Cuando te duermes, el cerebro atraviesa fases cada vez más profundas. En los primeros minutos el sueño es ligero y salir de él es fácil. Si el descanso se alarga, entras en sueño profundo, y despertarte en mitad de esa fase es lo que deja esa sensación pesada y torpe.
La idea que conviene tener clara desde ya es esta: la siesta de 20 minutos suele reparar sin dejar resaca, mientras que la de una hora tiene más papeletas de despertarte en pleno sueño profundo y dejarte peor cuerpo. Ese fenómeno tiene nombre, inercia del sueño, y es lo que explicamos a continuación.
¿Qué dice la ciencia sobre las siestas largas y la inercia?
El bajón que notas al despertar de una siesta larga está descrito y medido. Un estudio publicado en Prehospital Emergency Care en 2023 comparó siestas de distinta duración durante turnos de noche simulados y midió el rendimiento justo al despertar.

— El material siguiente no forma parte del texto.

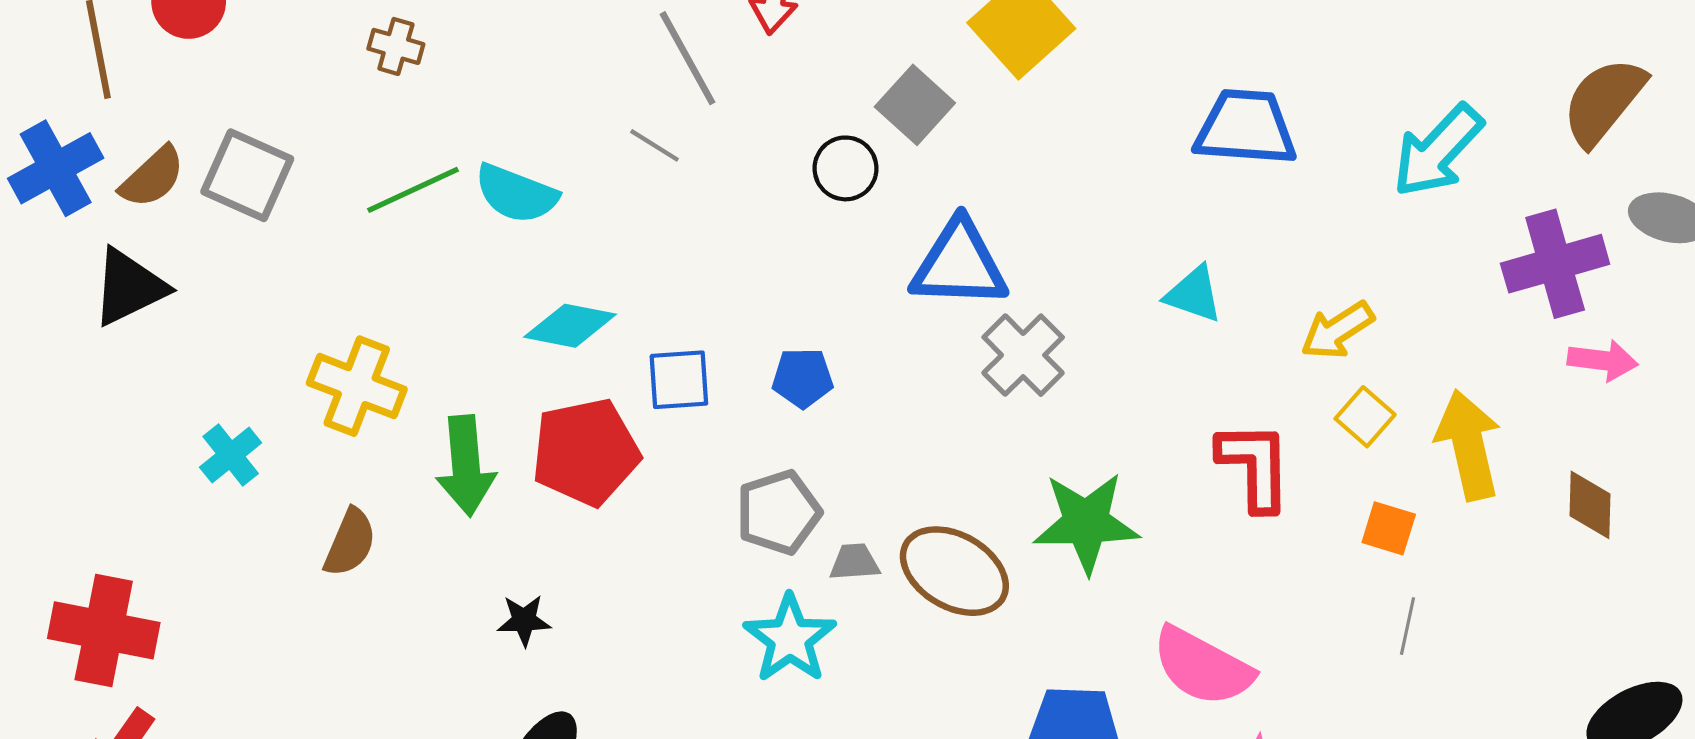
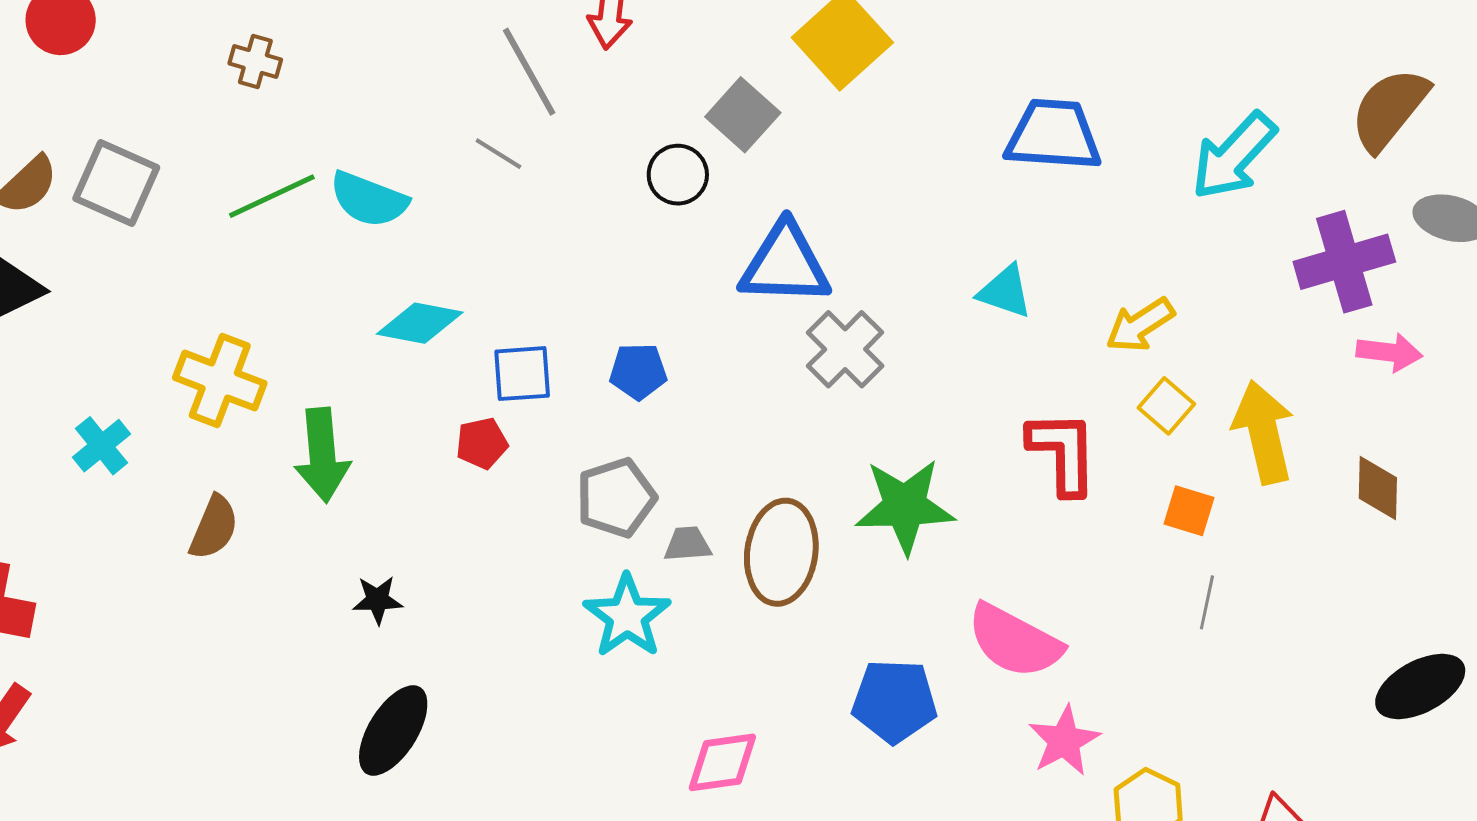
red pentagon: (586, 452) -> (482, 443), moved, size x0.5
brown ellipse: (954, 571) -> (781, 552), turned 68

Los autores detectaron que, tras las siestas más largas, aparecía una caída del rendimiento y de la alerta en los primeros minutos que después se disipaba. Ese bache inicial es la inercia del sueño, más probable cuando la siesta se prolonga y da tiempo a entrar en sueño profundo, del que cuesta más salir de golpe.
¿Qué pasa en el cerebro en una siesta de 20 minutos?

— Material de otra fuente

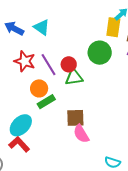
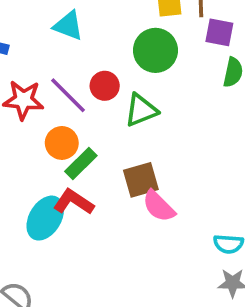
cyan triangle: (42, 27) -> (68, 26), moved
green triangle: (74, 77) -> (141, 110), moved
red L-shape: (19, 144) -> (74, 202), moved

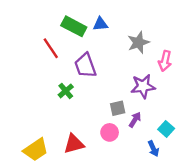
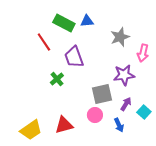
gray square: (118, 108) -> (102, 94), size x1.5
purple arrow: (135, 120) -> (126, 104), moved
blue arrow: (153, 149) -> (119, 125), moved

Una siesta breve te mantiene en las fases más ligeras del sueño. En ese rango el cerebro se recupera un poco, baja la presión de sueño acumulada y mejora el estado de alerta, pero sin llegar al sueño profundo. Por eso al despertar sueles sentirte despejado casi de inmediato.
Ese es el gran atractivo de la siesta corta: aporta un empujón de energía sin el precio de la torpeza posterior. Para muchas personas, veinte minutos son suficientes para retomar la tarde con más claridad mental.
¿Y en una siesta de una hora?
En sesenta minutos el cerebro ya ha tenido tiempo de descender al sueño profundo. Si la alarma suena justo entonces, apareces al mundo con la cabeza espesa, movimientos lentos y ganas de seguir durmiendo. Esa sensación puede durar entre veinte y treinta minutos antes de irse.
No significa que la siesta larga sea mala en todos los casos, ya que un ciclo completo también tiene beneficios. Pero si buscas un descanso rápido para seguir con el día, la siesta de una hora a medias es la que suele dejarte cansado y sin energía al despertar.
¿A qué hora conviene echarse la siesta?

El momento influye tanto como la duración. La primera hora de la tarde, después de comer, es cuando el cuerpo pide de forma natural una pausa. Echar la siesta más tarde, ya entrada la tarde, puede restarte sueño por la noche y complicarte conciliarlo.
Si notas que te vence mucho sueño durante el día de forma constante, más allá de la siesta habitual, conviene fijarse en cómo duermes por la noche. Una siesta no debería usarse para tapar un descanso nocturno que falla de forma repetida.
Cómo aprovechar la siesta corta desde hoy
Ponte una alarma a los veinte minutos y respétala, aunque tardes un poco en dormirte. Busca un sitio tranquilo, en penumbra, y hazla en la primera parte de la tarde. Si te cuesta relajarte, cuidar también los hábitos que favorecen el descanso te ayudará a coger el sueño antes. Con el tiempo, esa siesta breve te dará el empujón que buscas sin el bajón posterior de las siestas largas.
Esta información tiene carácter divulgativo y no sustituye la evaluación de un profesional sanitario. Si el sueño diurno es excesivo o el descanso nocturno falla de forma habitual, consulta con tu médico.